Note-se que todo este conjunto de fonemas está conotado com tons agudos, de que a própria acentuação das palavras disso dá conta, com o abuso de consoantes simples ou duplas em "r", "s" "ç", vogais em "i", pluralização e a partícula "e". Abstraindo o edifício semântico particular das duas obras, polariza o leitor essa torrente enumerativa de imagens e sensações, essa eloquência avassaladora das construções sintácticas em toda a sua extensão, que seria exaustivo enumerar aqui.

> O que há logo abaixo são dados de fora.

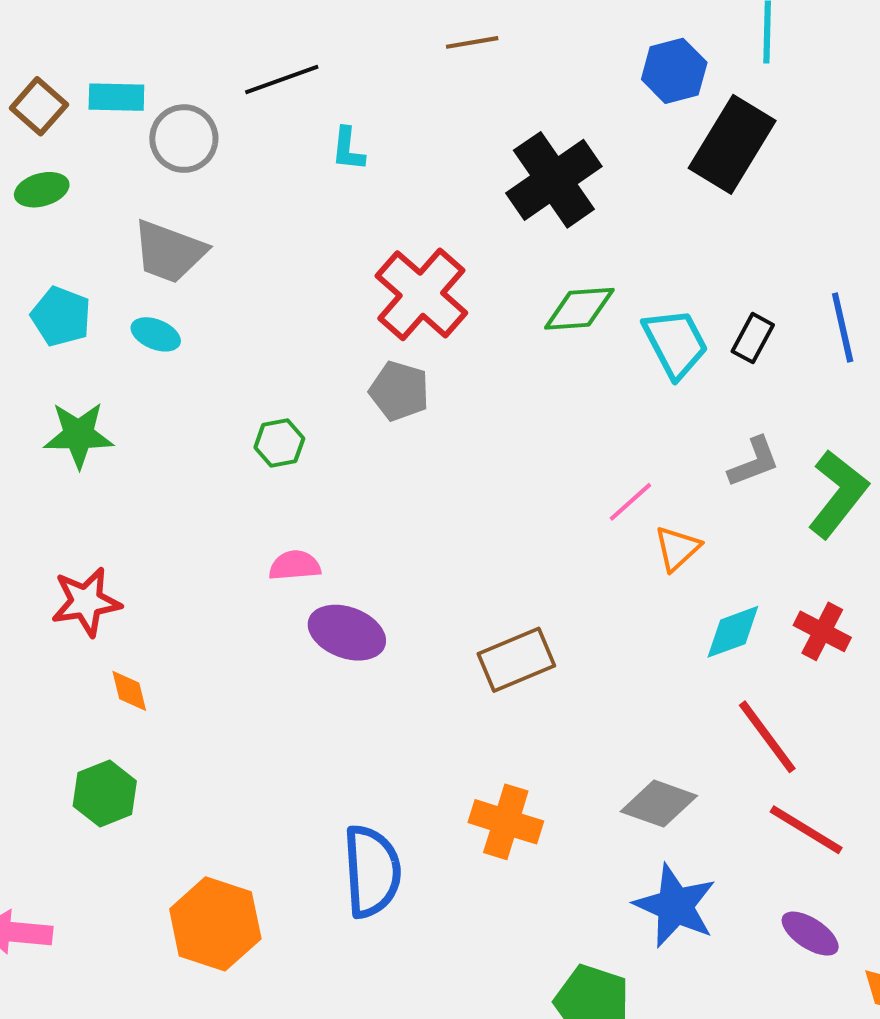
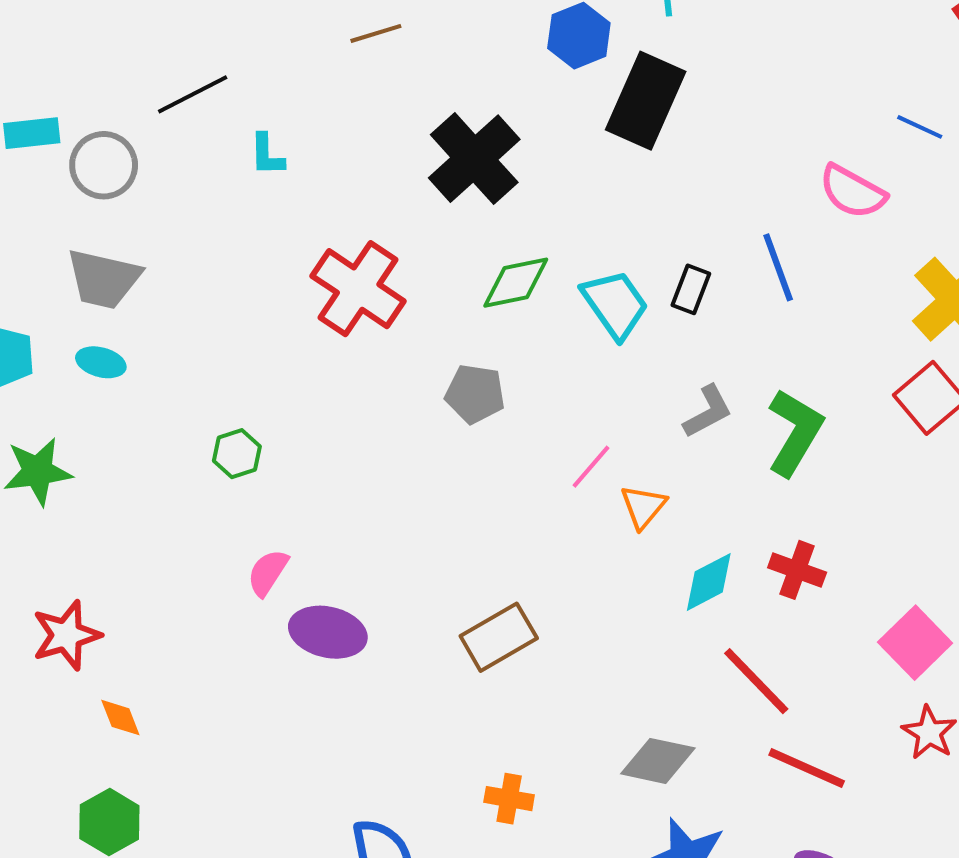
gray pentagon: (399, 391) -> (475, 394), moved
pink semicircle: (295, 565) -> (268, 573), turned -45
orange cross: (506, 822) -> (509, 799), size x0.7

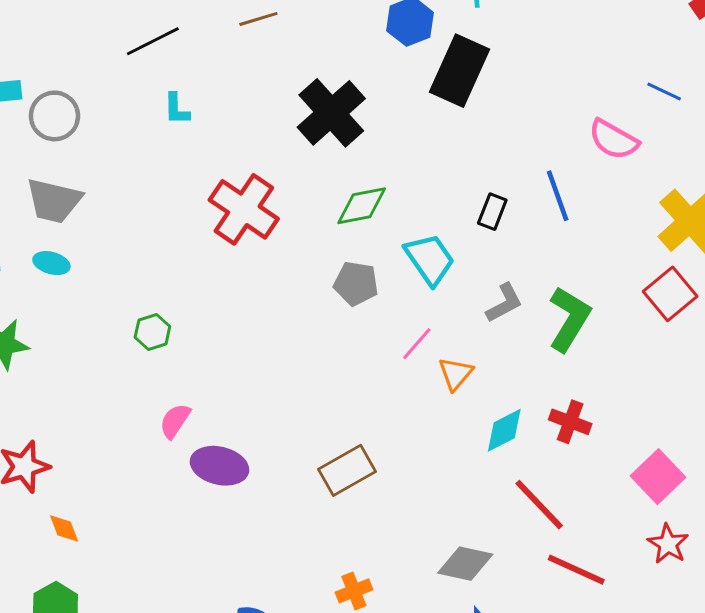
black line: (193, 94) -> (153, 41), moved
cyan trapezoid: (615, 304) -> (430, 259), moved
gray pentagon: (475, 394) -> (356, 283), moved
orange cross: (509, 799) -> (354, 591), turned -32

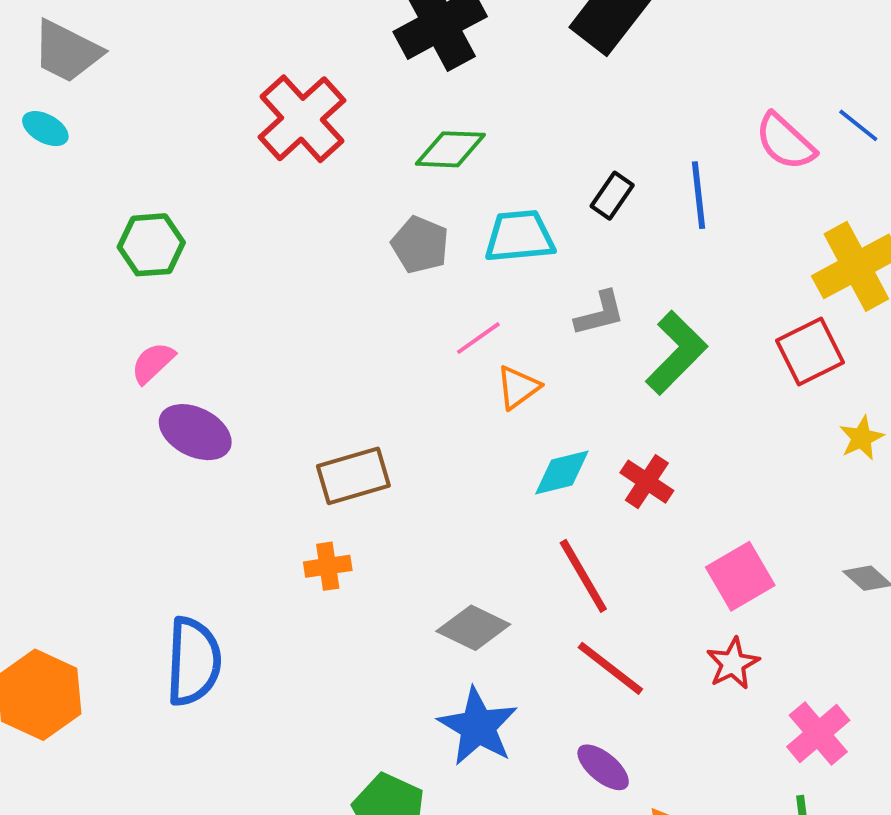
blue line: (664, 92) -> (858, 125), moved
cyan trapezoid: (430, 259) -> (519, 236), turned -74
green hexagon: (152, 332) -> (151, 245), size x1.4
orange cross: (354, 591) -> (328, 566), moved

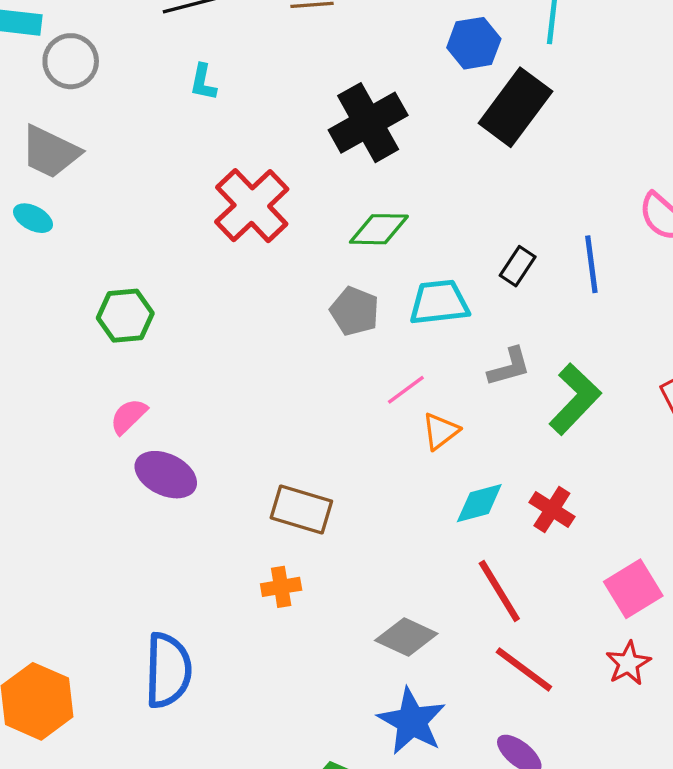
brown rectangle: (353, 476) -> (301, 509), turned 34

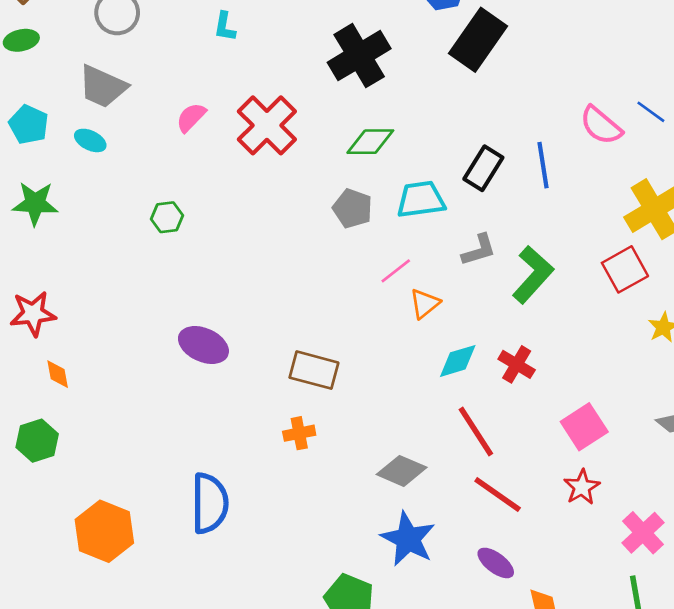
black rectangle: (518, 266) -> (483, 168), size x1.4
green hexagon: (125, 316) -> (167, 217), size x0.7
pink semicircle: (128, 416) -> (191, 117), moved

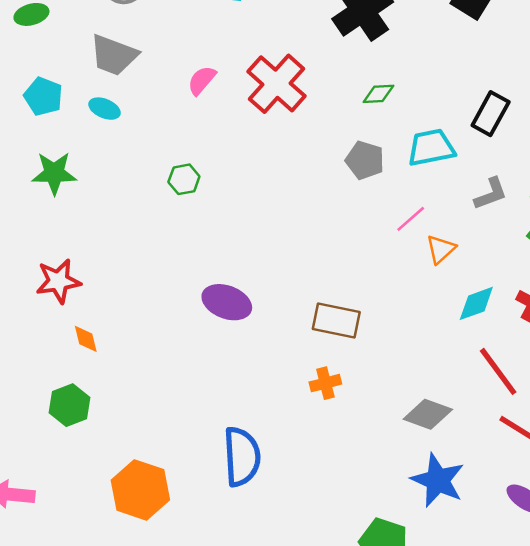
green diamond: (370, 142) -> (378, 94), size x0.7

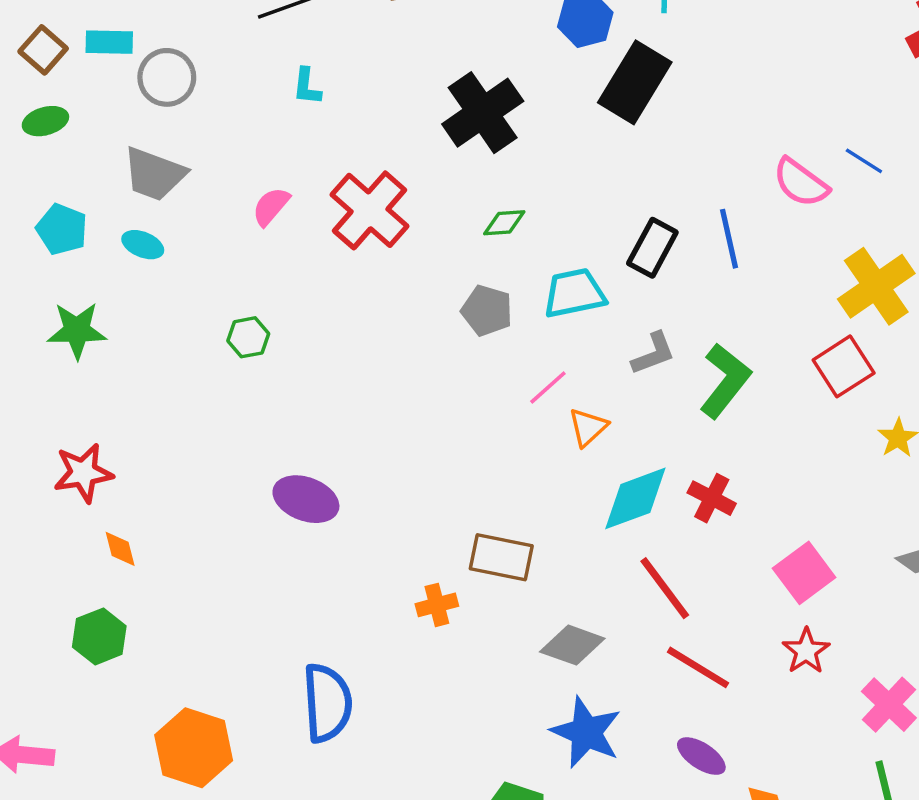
cyan diamond: (476, 303) -> (635, 498), size x1.4
brown rectangle: (336, 320) -> (501, 557), moved

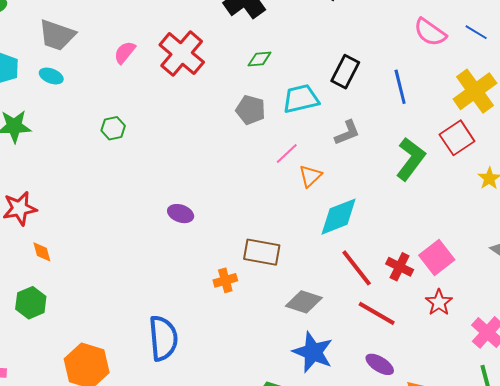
blue line: (864, 161) -> (476, 32), moved
blue line: (729, 239) -> (400, 87), moved
green L-shape: (725, 381) -> (411, 159), moved
red cross: (712, 498) -> (400, 267), moved
purple ellipse: (306, 499) -> (181, 214), moved, size x0.7

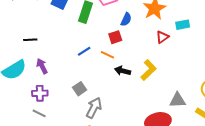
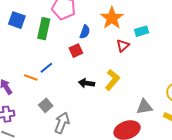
orange line: (107, 55) -> (31, 78), moved

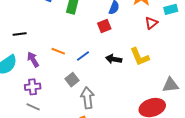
blue line: (46, 68) -> (83, 56), moved
yellow L-shape: (112, 80) -> (140, 57), turned 115
gray arrow: (62, 123) -> (87, 98), turned -30

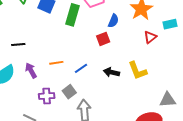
orange line: (58, 51) -> (56, 63), turned -32
purple cross: (33, 87) -> (47, 96), moved

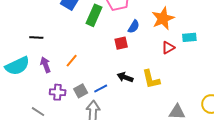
orange line: (56, 63) -> (72, 61), turned -48
blue line: (81, 68) -> (101, 89), moved

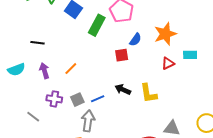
cyan semicircle: (17, 66) -> (16, 70), size x0.7

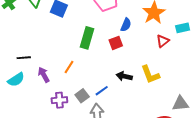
green rectangle: (97, 25) -> (87, 38), moved
black line: (37, 43) -> (24, 58), moved

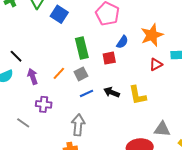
green rectangle: (87, 38) -> (82, 48), turned -40
black line: (24, 58) -> (16, 56), turned 40
blue line: (102, 91) -> (86, 93), moved
gray square: (82, 96) -> (81, 74), moved

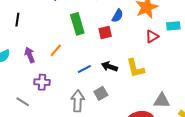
black line: (16, 56) -> (17, 20), moved, turned 56
gray square: (81, 74) -> (101, 93), moved

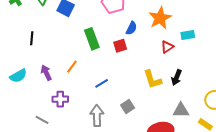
black arrow: (109, 67) -> (176, 77), moved, turned -84
gray square: (101, 93) -> (128, 106), moved

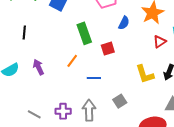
red square: (120, 46) -> (108, 49), moved
orange line: (72, 67) -> (72, 61), moved
blue line: (102, 83) -> (94, 78), turned 32
purple cross: (60, 99) -> (63, 111), moved

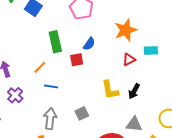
blue semicircle: (124, 23) -> (89, 44), moved
blue line: (94, 78) -> (51, 86), moved
purple cross: (63, 111) -> (15, 95), moved, turned 35

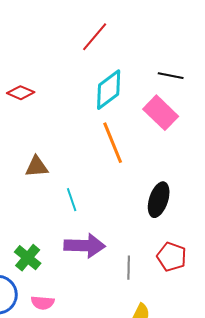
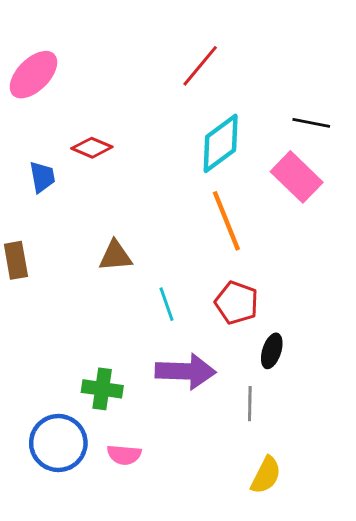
black ellipse: (159, 200) -> (272, 351), moved, size x0.7
red pentagon: (172, 257) -> (237, 303), moved
green cross: (28, 258) -> (102, 389), turned -32

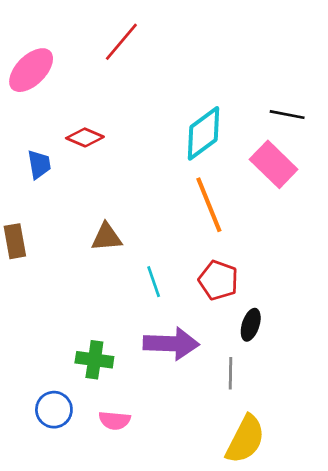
red line: (200, 66) -> (121, 42), moved
blue circle: (58, 443) -> (54, 410), size x0.7
yellow semicircle: (266, 475) -> (245, 439), size x1.4

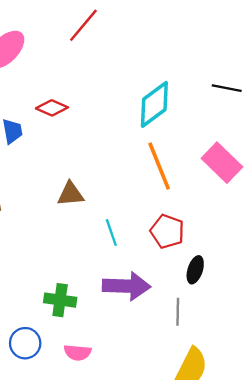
pink rectangle: (274, 164) -> (222, 163), moved

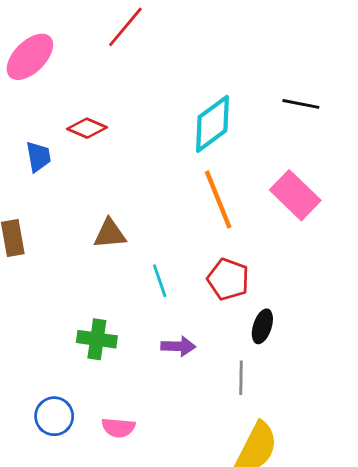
purple arrow: (126, 286) -> (178, 346), size x0.6
green cross: (60, 300) -> (97, 339), moved

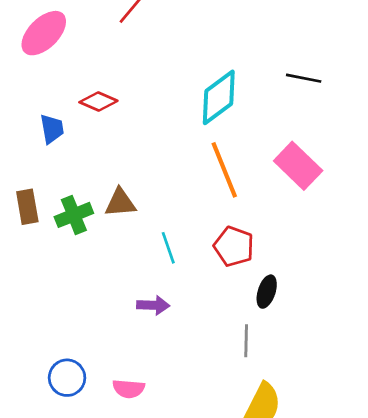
green cross: (97, 339) -> (74, 215), moved, turned -30
purple arrow: (178, 346) -> (153, 305), moved

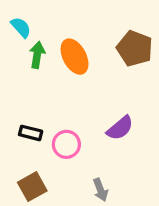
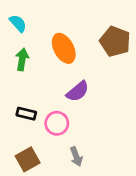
green arrow: (37, 55) -> (22, 59), moved
purple semicircle: (120, 128) -> (78, 91), moved
gray arrow: (101, 190) -> (76, 157), moved

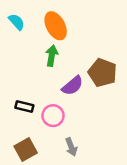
brown pentagon: (115, 41) -> (102, 73), moved
orange ellipse: (64, 48) -> (56, 26), moved
green arrow: (22, 59) -> (52, 56), moved

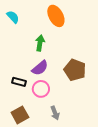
orange ellipse: (56, 26) -> (56, 16), moved
brown pentagon: (102, 73) -> (75, 70), moved
purple semicircle: (73, 86) -> (40, 68), moved

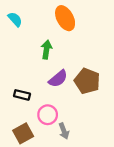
purple semicircle: (40, 68) -> (58, 79), moved
pink circle: (41, 89) -> (48, 115), moved

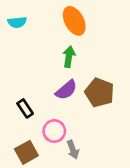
cyan semicircle: (15, 19) -> (17, 22), turned 126
green arrow: (46, 50) -> (69, 57), moved
black rectangle: (22, 95) -> (25, 108), turned 42

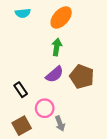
orange ellipse: (74, 21) -> (61, 17), turned 70
cyan semicircle: (17, 22) -> (23, 13), moved

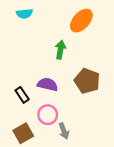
orange ellipse: (61, 17) -> (81, 21), moved
purple semicircle: (55, 74) -> (48, 84), moved, turned -126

Neto não se socorre, porém, como Álvaro de Campos, de aliterações, como ‘hé-lá, ah, ó, eh-lá-hó, eia, hé-hó, ho-o-o-o, z-z-z-z-z-z-z-z-z-z-z-z!”, que emprestam à "Ode Triunfal" uma sonoridade que o próprio poeta define como o “fúlgido e rubro ruído contemporâneo,/ (…) ruído cruel e delicioso da civilização de hoje”. No tratamento poético do objecto particular de sua eleição, Neto substitui, com o mesmo objectivo de formar arranjos auditivos, “um princípio comum à grande massa dos poetas africanos: a repetição”, como bem dizem Pierrette e Gérard Chalendar. Vêmo-la no uso excessivo das preposições compostas "no/na/nos/nas, do/da/dos/das" desprovidas da vírgula (na marimba no chingufo no quissange no tambor/ no movimento dos braços e corpos), ou em versos como: “livres do constrangimento livres da opressão livres “, ou ainda “com ódios amizades traições riso choro força/ fadiga energia ânimo desânimo silêncio/ ruídos de terramoto soltos pelas mãos”. Lemos estes versos sem perder o fôlego, já que não somos autorizados a pausa alguma pela carência propositada da vírgula. Lemo-los sob um ritmo frenético, imparável, sequencial, fazendo vibrar nas nossas cordas vocais os mesmos efeitos auditivos provocados pelas interjeições da "Ode Triunfal".